Friday, July 31, 2015

Part 2: Are you buildng Products or Solutions?

This is the second of a two-part article

In part one of this article, I made the case that incentives hold back companies from creating products that work together. But, is it really that simple? Let us look at some issues and potential solutions.

Previously erected silos will prevent BU leaders from working together. Selling a solution is a lot harder than selling a product, so sales leaders won’t buy in. And unless there is strong leadership in product management, roadmaps will never be coordinated. Even if all of this happens, engineering managers may have to make the decision of putting in more time and effort to coordinate deliveries across products, which means they may not be able to meet previously committed dates.

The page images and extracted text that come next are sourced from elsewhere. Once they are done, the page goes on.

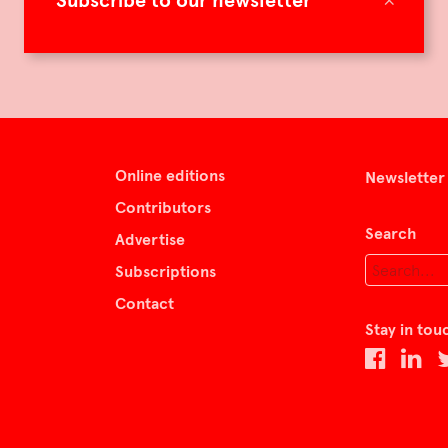
Subscribe to our newsletter
Online editions
Newsletter
Contributors
Search
Advertise
Subscriptions
Contact
Stay in tou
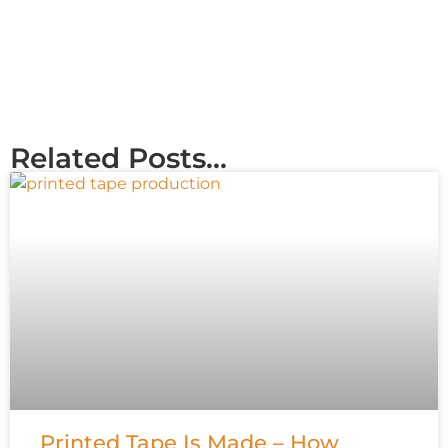
Related Posts...
Printed Tape Is Made – How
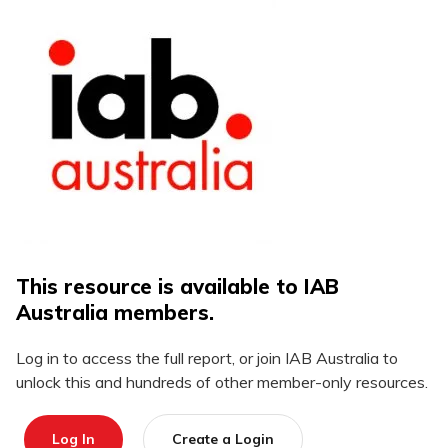
This resource is available to IAB
Australia members.
Log in to access the full report, or join IAB Australia to
unlock this and hundreds of other member-only resources.
Log In
Create a Login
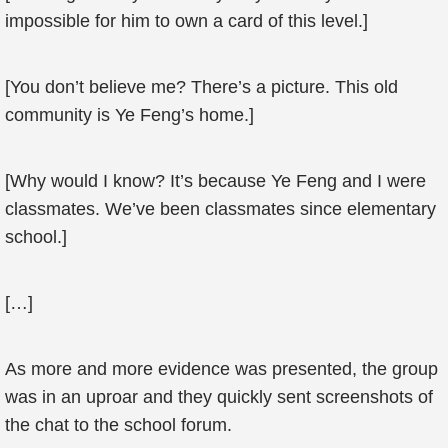
impossible for him to own a card of this level.]
[You don’t believe me? There’s a picture. This old
community is Ye Feng’s home.]
[Why would I know? It’s because Ye Feng and I were
classmates. We’ve been classmates since elementary
school.]
[…]
As more and more evidence was presented, the group
was in an uproar and they quickly sent screenshots of
the chat to the school forum.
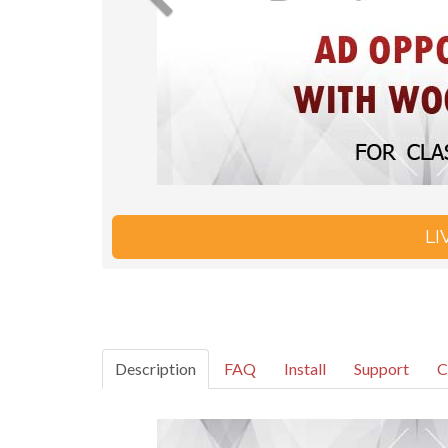
L
Description
FAQ
Install
Support
C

This is where strong leadership and company culture matters a great deal. The ability to work across groups, communicate points of view, and obtain commitments from other teams to work together is critical to adopting a solution-first approach.

 Assuming the leadership commits to the solution-first approach, how would a company actually institutionalize this?

Here are a few steps:

1. Product management leadership defines the cross-product strategy and articulates why the solution(s) approach will be more valuable to customers. Key pieces of the strategy include the following:
·      An agreement to an approach for creating solutions as there are many ways to do this. For e.g. Will BigCo create a platform which must be the foundation for the different products?
·      What’s the there a budget and how is it implemented across the different BUs?
·      What is the joint sales and marketing strategy? How will these be sold and delivered?
·      What is the cross-department R&D plan? How will resources be shared?
·      How will the products be supported post roll-out?
2. Create a business case that shows the benefits of going to market as one solution instead of individual products – if the pie is bigger, there will be more appetite for BU leaders to adopt the solution-first approach
3. Create roadmaps that explicitly show the dependencies on other related products
4. Joint pricing, messaging, etc. are all worked on across the different marketing teams
5. Sales teams are educated to sell a solution vs a product, and the incentives are well understood
6. R&D managers understand the impact of other product’s delivery timelines and the roll-out of individual products is well coordinated. Future releases are planned and EOL discussions are determined taking into account the impact on all teams
7. A clear support plan is outlined and is in place prior to the release of the solution(s). This is not a trivial process – how will support route calls if there are multiple development teams and overlapping functionality?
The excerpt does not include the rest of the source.